Featured Image: Stephen Shelesky
From the million-dollar deck of Aspen Highlands’ Cloud Nine to ski area parking lots and pickup truck tailgates across the country, skiers of all walks of life revel in the idea of enjoying a sip or a snack after a day in the mountains.
But après-ski isn’t always as straightforward as it might seem. There’s no wrong setting, beverage, or attire; but there are unspoken, cosmic laws that transcend our silly little constitutions or scriptures. In the end you’ll do as you please, but these are FREESKIER’s official DOs and DON’Ts of the après.
Expand your friend group to (respectfully) include those around you. Not everyone has hordes of people dying to ski with them like you do. Reach out to the girl or guy leaving the hill to see if they’d like to join. Even consider uniting forces with a neighboring squad from across the bar to form a new posse. We’re all here to aimlessly slide down snow, so we may as well share our stories together at the end of the day!
Bring a beverage or snack to share with everyone. Whether you offer up hot chocolate, a six-pack of beer, fondue fixings, refreshing water, rocky mountain oysters, pickles & peanut butter (for real, people do that), crackers and brie or ol’ reliable—hot dogs—everybody loves a shareable. Be generous; it’s sure to come back around.
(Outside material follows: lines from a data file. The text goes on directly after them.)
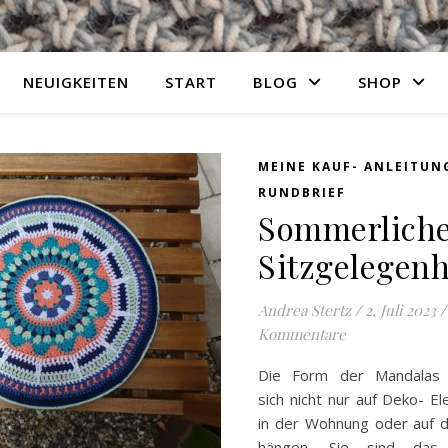
NEUIGKEITEN
START
BLOG
SHOP
MEINE KAUF- ANLEITUN
RUNDBRIEF
Sommerlich
Sitzgelegenh
Andrea Stertz
/
2. Juli 2023
/
Kommentare
Die Form der Mandalas 
sich nicht nur auf Deko- E
in der Wohnung oder auf 
hängen. Sie sind das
Take a minute to enjoy the sights. The end of the day can be one of the most scenic times on the mountain. A glorious beginning to a sunset that paints the freshly coated mountain a lively orange, a storm rolling in over a nearby range, or a slight clearing in the clouds that seems to freeze the whole blanketed mountain in time; no matter the occasion, be sure to take a moment to appreciate what’s around you. Life moves quickly, and a brief pause after a glorious day on the hill can put you in the right mood to return to civilization. Savor the beautiful moments skiing gives us, no matter how small.
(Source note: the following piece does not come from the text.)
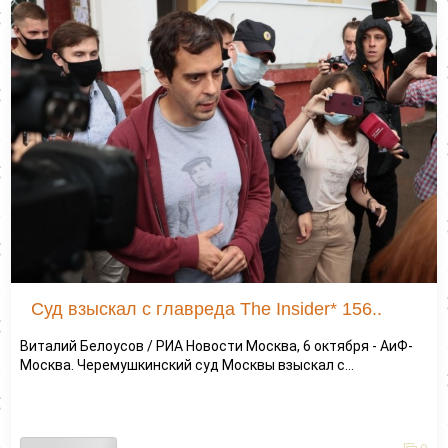
Суд взыскал с главреда The Insider* 156..
Виталий Белоусов / РИА Новости Москва, 6 октября - АиФ-
Москва. Черемушкинский суд Москвы взыскал с...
Be. (get it?) Seriously, a post-powder joint will make you the local hero. Smoke it responsibly and don’t be afraid to help the poor weedless chap to your right. Puff, puff, you know the rules.
Aggressively hit on the people you run into. Plain and simple. A friendly conversation and a nice smile are perfectly acceptable but take the hint. Don’t be a douche.
Drive home intoxicated. Too much is too much. If your friend is drinking, don’t let them drive. You needlessly put yourself and others in danger. The roads are slick, visibility is bad and that cop is itching to pull you over. Make a plan, stick to it, and get home safe to have another best day.
Blast your EDM beat so loud people can hear it in the lodge. Admit it, your music choice could sometimes be considered questionable at best. We’re here for a good jam as much as the next guy, girl or Garcia, but the people hanging on the patio next to you might not share your love for wild bass drops. If you must entertain those around you in the lot or at the base with tunes, try some crowd-pleasing Grateful Dead, Outkast or The Band (seriously, they have hits on hits). Just be courteous. The same goes for those bumping tracks in the lift line. At least give the lifties the joy of choosing the music.
Only talk about yourself. We get it, you scored some sweet turns, hit a “50-foot” cliff, your DIN’s are at 18, and your new jacket was $800 but your buddy has a pro deal. You can probably lay a mean arc, and those new K2s are honestly pretty sweet, BUT the people around you are pretty interesting, too! Ask about how other people’s days went. Who has a favorite run they can recall? Anybody take any good tumbles, and better yet, have a video? There’s plenty to chat about, and you’ll be pleasantly surprised by how interesting other skiers can be.